After school hour communications present their own dilemma. In pre-COVID Time, students and parents called or electronically communicated with teachers after school hours.  Perceived necessity, being what it is, spurred such communication.  In pre-COVID Time, after the end of the school day, a teacher could answer or not answer a phone, let phone communications go to voice mail, check or not check texts, e-mails and social media addressed to them.  Many communications could reasonably wait until the next school day. Real emergencies were appropriately responded to, but most communications were not real emergencies.  A teacher had control of the nature and timing of a response. 

The ubiquitous nature of on-line schooling can easily cause children and parents to assume a 24/7 access to teachers.  If a child can do asynchronous, remote lessons at any time of the day, evening or night, a child can think that their teacher is accessible in parallel time. 

Not necessarily so. Teachers do have out-of-school lives that need to be respected.

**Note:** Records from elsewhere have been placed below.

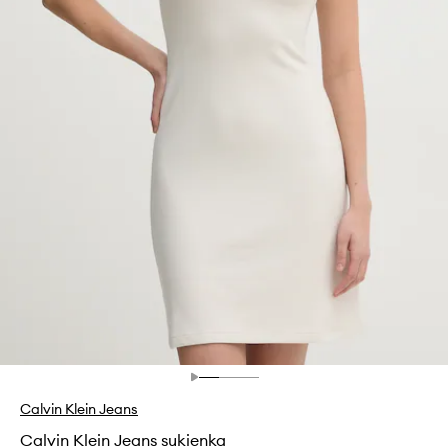
Calvin Klein Jeans
Calvin Klein Jeans sukienka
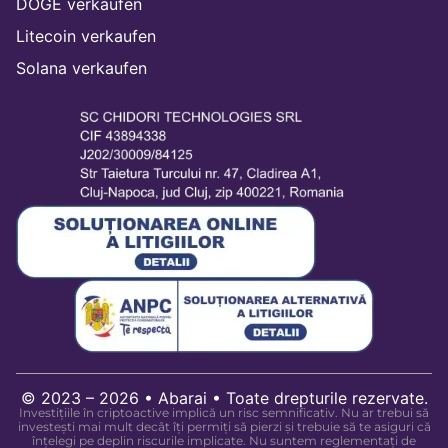
DOGE verkaufen
Litecoin verkaufen
Solana verkaufen
© 2023 – 2026 • Abarai • Toate drepturile rezervate.
Investițiile în criptoactive implică un risc semnificativ. Nu ar trebui să
investești mai mult decât îți permiți să pierzi și trebuie să te asiguri că
înțelegi pe deplin riscurile implicate. Nu suntem reglementați de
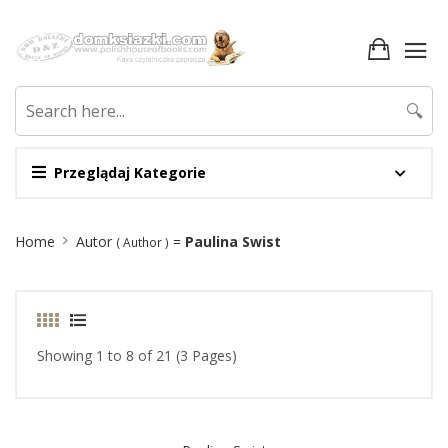
🔍
Przeglądaj Kategorie
Site
Home
Autor
=
Paulina Swist
( Author )
Breadcrumb
Showing 1 to 8 of 21 (3 Pages)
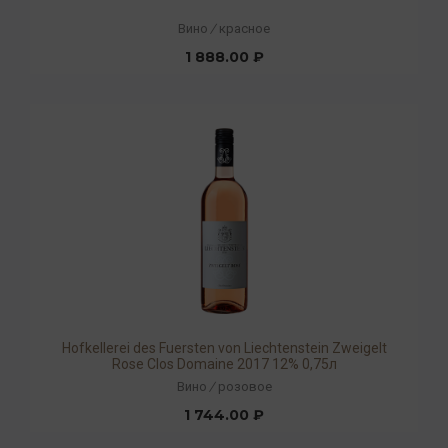
Вино
/
красное
1 888.00 ₽
Hofkellerei des Fuersten von Liechtenstein Zweigelt
Rose Clos Domaine 2017 12% 0,75л
Вино
/
розовое
1 744.00 ₽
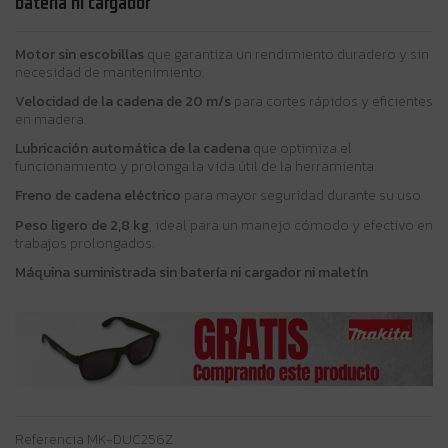
batería ni cargador
Motor sin escobillas
que garantiza un rendimiento duradero y sin
necesidad de mantenimiento.
Velocidad de la cadena de 20 m/s
para cortes rápidos y eficientes
en madera.
Lubricación automática de la cadena
que optimiza el
funcionamiento y prolonga la vida útil de la herramienta.
Freno de cadena eléctrico
para mayor seguridad durante su uso.
Peso ligero de 2,8 kg
, ideal para un manejo cómodo y efectivo en
trabajos prolongados.
Máquina suministrada sin batería ni cargador ni maletín
Referencia
MK-DUC256Z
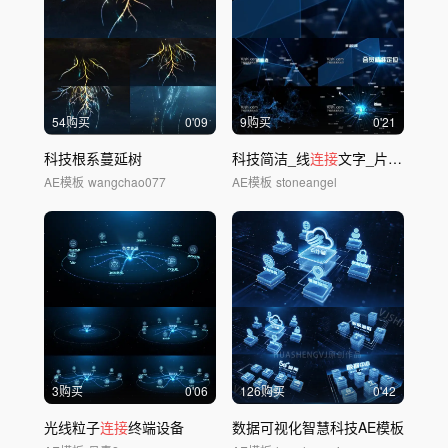
54购买
0'09
9购买
0'21
科技根系蔓延树
科技简洁_线
连接
文字_片头专用
AE模板
wangchao077
AE模板
stoneangel
3购买
0'06
126购买
0'42
光线粒子
连接
终端设备
数据可视化智慧科技AE模板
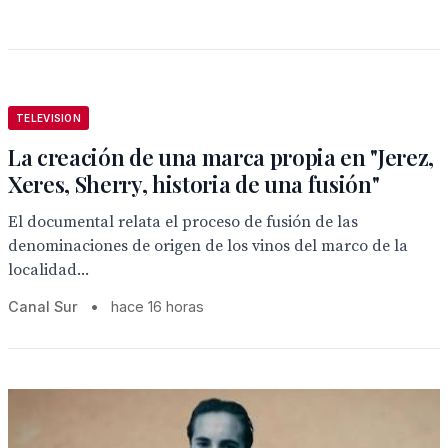
TELEVISION
La creación de una marca propia en "Jerez,
Xeres, Sherry, historia de una fusión"
El documental relata el proceso de fusión de las
denominaciones de origen de los vinos del marco de la
localidad...
Canal Sur
•
hace 16 horas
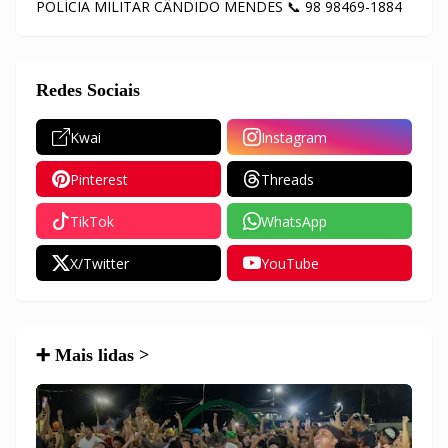
POLÍCIA MILITAR CÂNDIDO MENDES 📞 98 98469-1884
Redes Sociais
Kwai
Instagram
Pinterest
Threads
TikTok
WhatsApp
X/Twitter
YouTube
➕ Mais lidas >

A first appropriate guideline is that a school day is its usual hours, usually 8:00 am to 4:00 pm.  Given time for lunch and usual health-related breaks, a teacher should be accessible during these clock hours.  Unless teaching at the moment or engaged with another child, a teacher who is not synchronous with at-home children should be accessible by an at-home child via phone or text or e-mail with the expectation of an immediate or very quick response.  The repeated caveat is unless teaching or engaged with another child.  To facilitate understanding, a teacher can readily post their usual lunch time or necessary time out of the remote classroom.

A second appropriate guideline is that non-emergency out-of-school day communication by any child or parent will receive a response the next day.  Real emergencies aside, next day response is a real and best practice. 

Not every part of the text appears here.